Exercise
A picture-free, exact transcript of the entries below is required.

%%

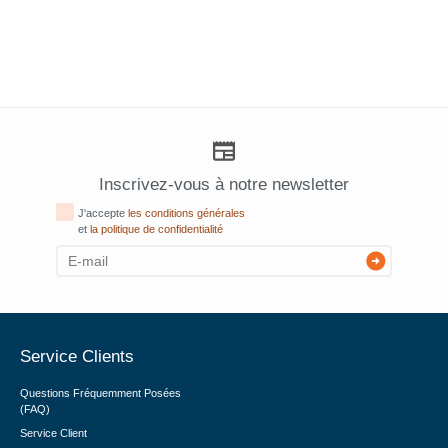
Inscrivez-vous à notre newsletter
J'accepte
les conditions générales
et
la politique de confidentialité
Service Clients
Questions Fréquemment Posées
(FAQ)
Service Client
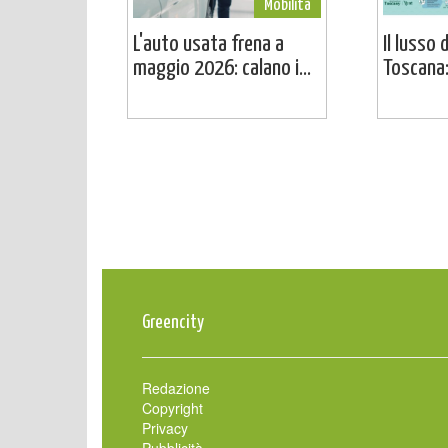
Mobilità
L'auto usata frena a
Il lusso 
maggio 2026: calano i...
Toscana: 
Greencity
Redazione
Copyright
Privacy
Pubblicità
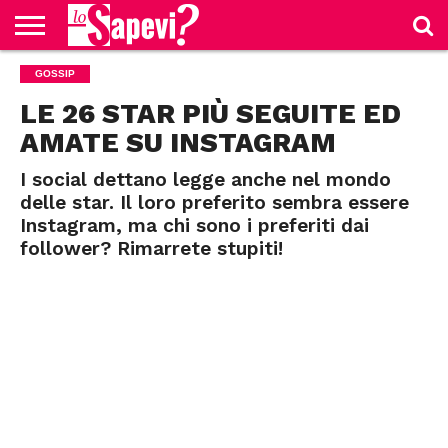
CURIOSITÀ
GOSSIP
BENESSERE
GOSSIP
PRODOTTI
NEWS
CASA E
AMAZON
CUCINA
LE 26 STAR PIÙ SEGUITE ED
AMATE SU INSTAGRAM
I social dettano legge anche nel mondo
delle star. Il loro preferito sembra essere
Instagram, ma chi sono i preferiti dai
follower? Rimarrete stupiti!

%%

Response to the exercise
Inscrivez-vous à notre newsletter
J'accepte
les conditions générales
et
la politique de confidentialité
Service Clients
Questions Fréquemment Posées
(FAQ)
Service Client
Mobilità
L'auto usata frena a
Il lusso 
maggio 2026: calano i...
Toscana: 
Greencity
Redazione
Copyright
Privacy
Pubblicità
CURIOSITÀ
GOSSIP
BENESSERE
GOSSIP
PRODOTTI
NEWS
CASA E
AMAZON
CUCINA
LE 26 STAR PIÙ SEGUITE ED
AMATE SU INSTAGRAM
I social dettano legge anche nel mondo
delle star. Il loro preferito sembra essere
Instagram, ma chi sono i preferiti dai
follower? Rimarrete stupiti!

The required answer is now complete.